The hippie chef informed my wife not to chew on the roach, but to
chop it in half and suck the guts out. Fuck that freak (the hippie, not my wife). I skipped
the creepy crawlies and proceeded directly to the free wine.
I didn't see any bottles,
just glasses filled with white wine. I guzzled the first one to wash
the imaginary taste of roach guts out of my mouth. There was a
tingling behind my teeth and the front of my tongue (roachy?), and my
experienced art palate told me that this fine bubbling sensation
smacks of a fine Gewurztraminer. Or heavy sulfites. I can't possibly
be sure, as my wine snobbery is limited to guzzling free wine at
various art gallery openings around the world, from ghetto boxed wine
to high end vintages way too fancy for my rock and roll lifestyle.
This particular number turned out to be a very nice Riesling. I knew
it had to be something German.
These people were taking
the whole bug thing too far. It made me almost retch up my lunch
nachos. The wife had no problem eating the bugs. I'd already seen
her eat bugs at a fair in the mountains when we were in the States a
few years back. But I've always assumed that mountain folk ate bugs.
And tourists. But still. How in the holy hell do you eat a bug?
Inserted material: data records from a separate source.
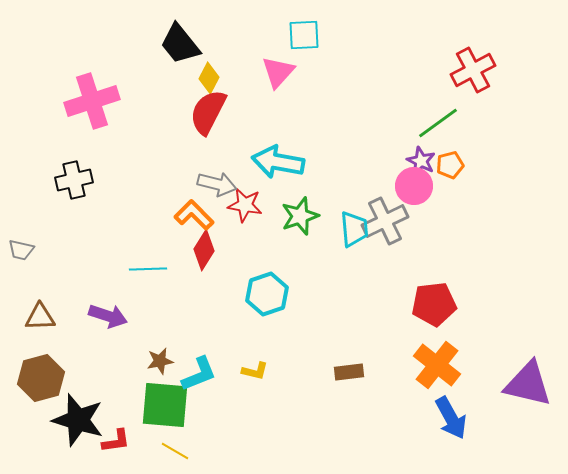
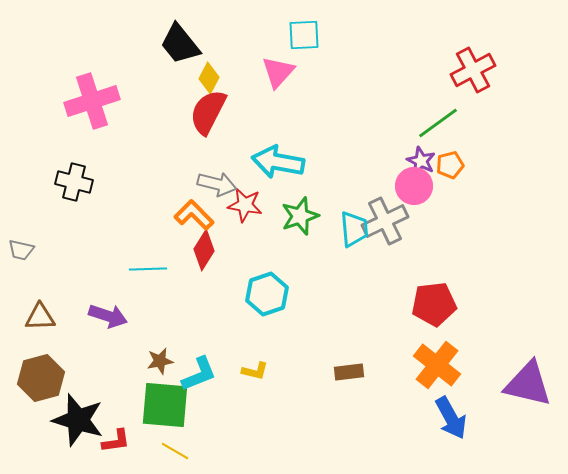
black cross: moved 2 px down; rotated 27 degrees clockwise
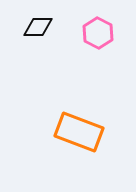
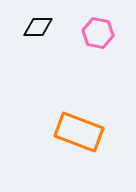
pink hexagon: rotated 16 degrees counterclockwise
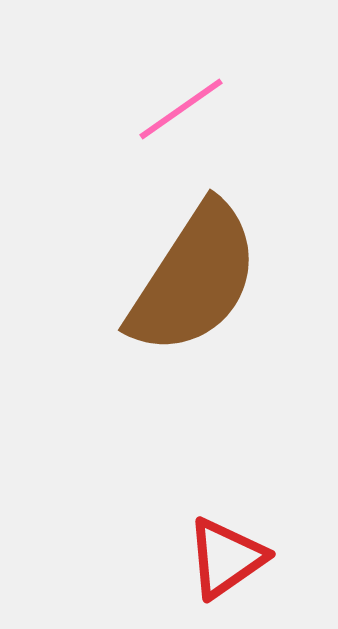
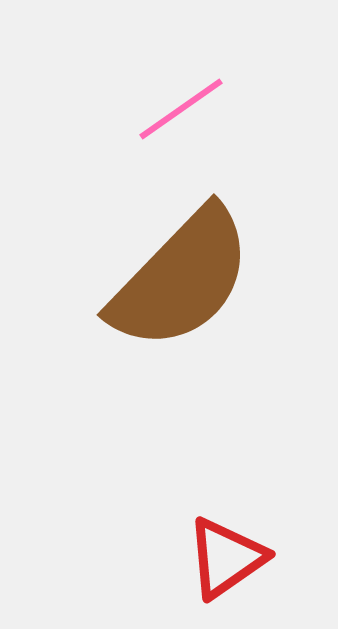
brown semicircle: moved 13 px left; rotated 11 degrees clockwise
Gettin' Buggy With It (photo by Gabriela Sarževská) |
Half empty plates of bug
carcasses lay pell-mell around the exhibition hall. Half torsos and
thoraxes oozing goo, legs awash in soy sauce and red peppers. Gag me
with a spoonful of bugs. I swaggered through the crowd, trying not to
think about the bugs. I found cold comfort in a Berlin photography
book in the bibliothek. Thank fuck for squats and riots in the 90s.
The Alienation Tent
I finally got buggy up in that beeyawtch.
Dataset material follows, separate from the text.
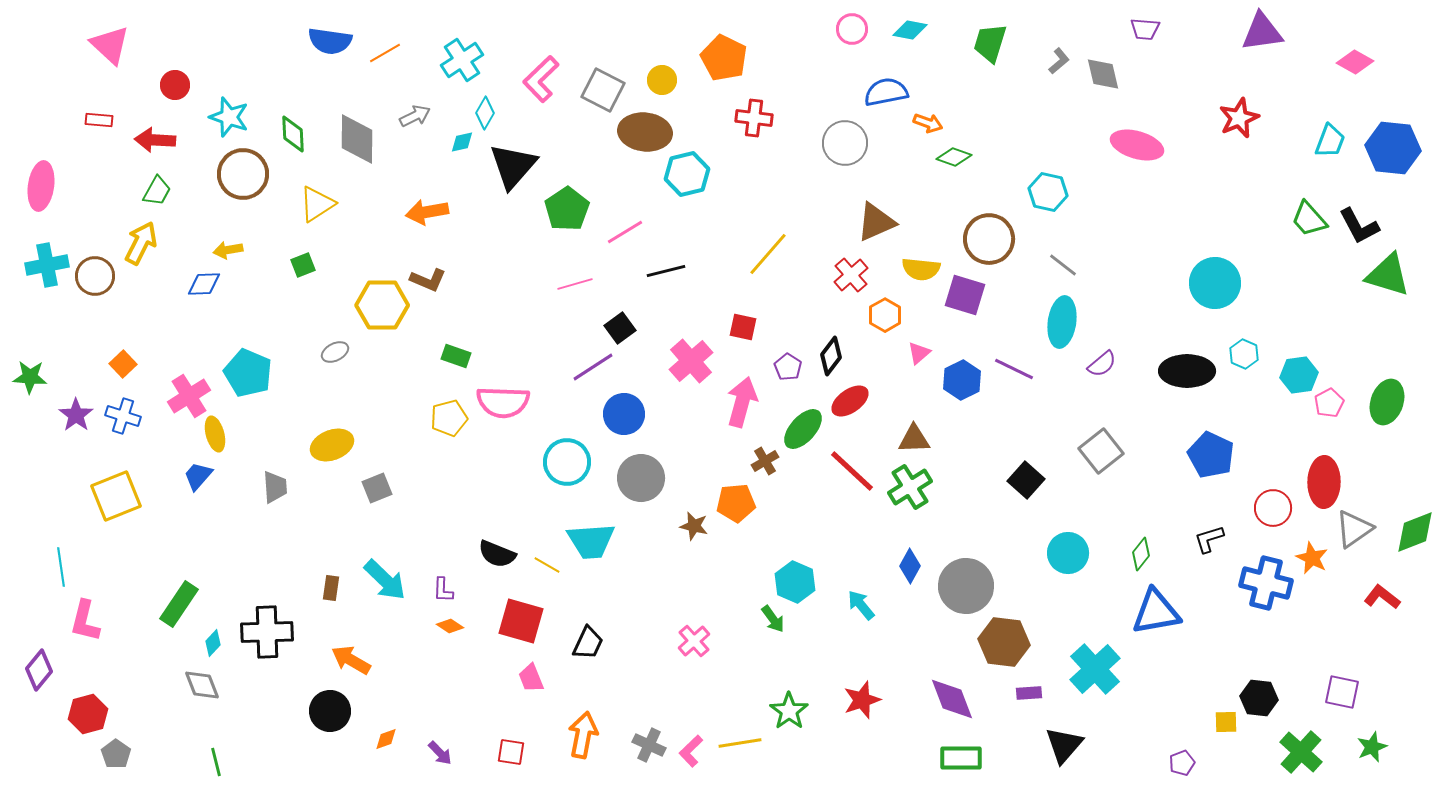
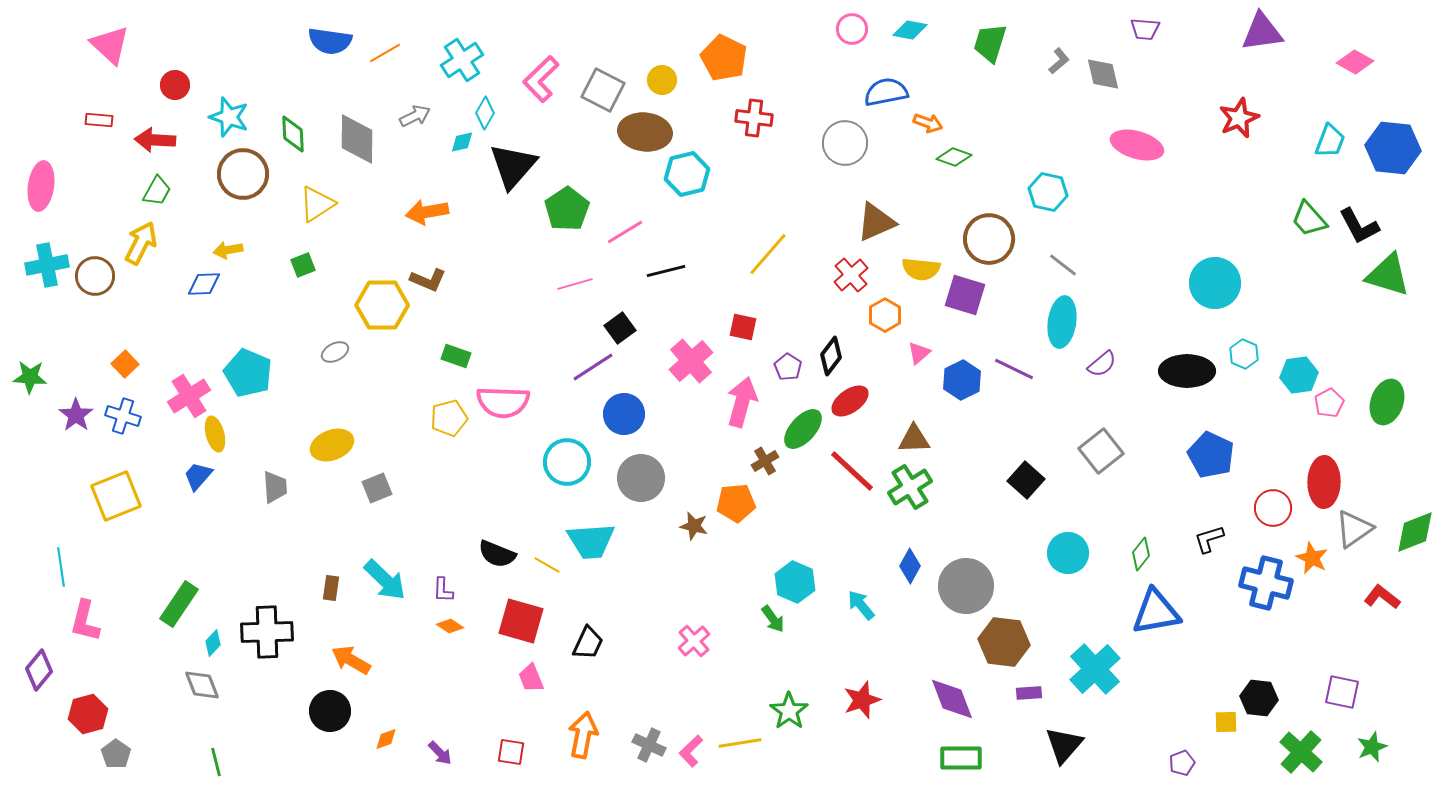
orange square at (123, 364): moved 2 px right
I donned slippers with plastic doodads digging into my feet, then the
gloves and the magic helmet of doom. It was incredible. I've done
the VR thing before, but this one takes the roach cake. My
outstretched hands were now segmented, insectoid arms feebly fumbling
for door handles. I had to find a key and unlock the virtual door.
An incredible view of Old
Town Prague out of the virtual window, a small room with desks,
drawers, and the mirror. The mirror! Spoiler alert! Look in the
mirror! It was taking the video game world to a frightening level.
I'm probably way behind the curve on this one, and there are probably
already many modern video game dens full of pimply-faced
geek-children with virtual realities strapped onto their
socially-awkward actual realities.
After minutes of searching
amid knocks at the door and calls for Gregor the Bug Man, I finally
found the key, placed it in the keyhole, and turned the doorknob.
What would be on the other side? Would the landlady whack me with a
virtual broom and chuck an apple into my soft, white underbelly?
Find out for yourself in
this ongoing exhibition, which runs now through March 31. Last night
was the opening of the show, so you probably won't get to drink any
free wine or eat any bugs. Unless that gawdawful hippie has nowhere
better to go and nothing better to cook.